Start of Block

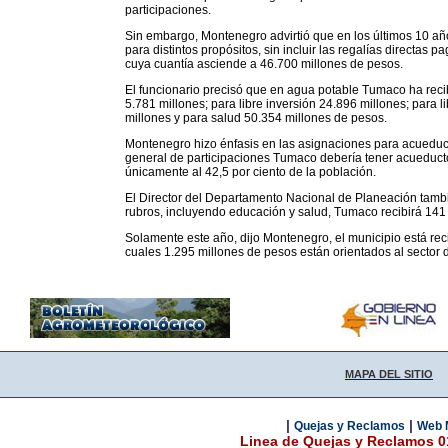
participaciones.
Sin embargo, Montenegro advirtió que en los últimos 10 añ
para distintos propósitos, sin incluir las regalías direct
cuya cuantía asciende a 46.700 millones de pesos.
El funcionario precisó que en agua potable Tumaco ha reci
5.781 millones; para libre inversión 24.896 millones; para 
millones y para salud 50.354 millones de pesos.
Montenegro hizo énfasis en las asignaciones para acueduct
general de participaciones Tumaco debería tener acueducto 
únicamente al 42,5 por ciento de la población.
El Director del Departamento Nacional de Planeación tambi
rubros, incluyendo educación y salud, Tumaco recibirá 141 
Solamente este año, dijo Montenegro, el municipio está reci
cuales 1.295 millones de pesos están orientados al sector 
MAPA DEL SITIO
|
|
Quejas y Reclamos
Web 
Linea de Quejas y Reclamos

End of Block

WORK REQUIRED – A verbatim copy of the records above, without pictures, is required.

TASK ANSWER –
participaciones.
Sin embargo, Montenegro advirtió que en los últimos 10 añ
para distintos propósitos, sin incluir las regalías direct
cuya cuantía asciende a 46.700 millones de pesos.
El funcionario precisó que en agua potable Tumaco ha reci
5.781 millones; para libre inversión 24.896 millones; para 
millones y para salud 50.354 millones de pesos.
Montenegro hizo énfasis en las asignaciones para acueduct
general de participaciones Tumaco debería tener acueducto 
únicamente al 42,5 por ciento de la población.
El Director del Departamento Nacional de Planeación tambi
rubros, incluyendo educación y salud, Tumaco recibirá 141 
Solamente este año, dijo Montenegro, el municipio está reci
cuales 1.295 millones de pesos están orientados al sector 
MAPA DEL SITIO
|
|
Quejas y Reclamos
Web 
Linea de Quejas y Reclamos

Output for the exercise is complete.